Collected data
——
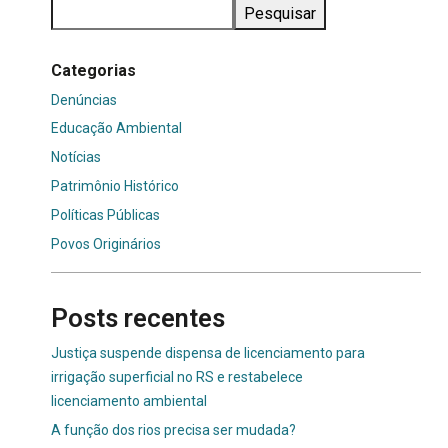
Pesquisar
Categorias
Denúncias
Educação Ambiental
Notícias
Patrimônio Histórico
Políticas Públicas
Povos Originários
Posts recentes
Justiça suspende dispensa de licenciamento para
irrigação superficial no RS e restabelece
licenciamento ambiental
A função dos rios precisa ser mudada?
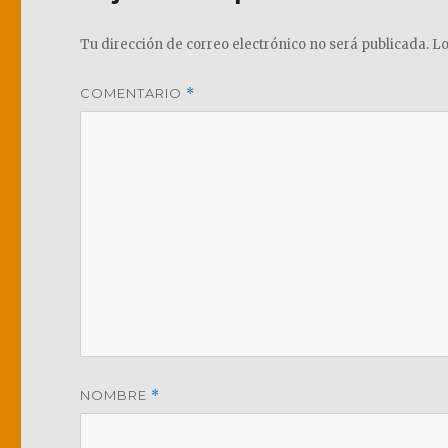
Tu dirección de correo electrónico no será publicada.
Lo
COMENTARIO
*
NOMBRE
*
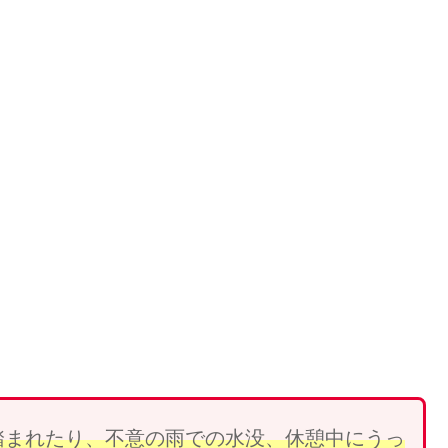
踏まれ
たり、
不意の雨での水没、休憩中にうっ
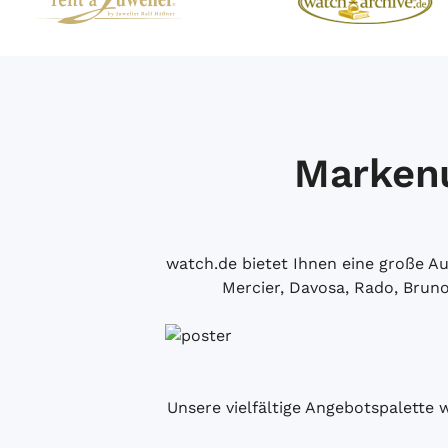
Markenu
watch.de bietet Ihnen eine große 
Mercier, Davosa, Rado, Brun
Unsere vielfältige Angebotspalette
——
# [Work instruction]
All of the lines above must be printed again exactly, and no picture may appear in the copy.

# [Task output]
Pesquisar
Categorias
Denúncias
Educação Ambiental
Notícias
Patrimônio Histórico
Políticas Públicas
Povos Originários
Posts recentes
Justiça suspende dispensa de licenciamento para
irrigação superficial no RS e restabelece
licenciamento ambiental
A função dos rios precisa ser mudada?
Tu dirección de correo electrónico no será publicada.
Lo
COMENTARIO
*
NOMBRE
*
踏まれ
たり、
不意の雨での水没、休憩中にうっ
Markenu
watch.de bietet Ihnen eine große 
Mercier, Davosa, Rado, Brun
Unsere vielfältige Angebotspalette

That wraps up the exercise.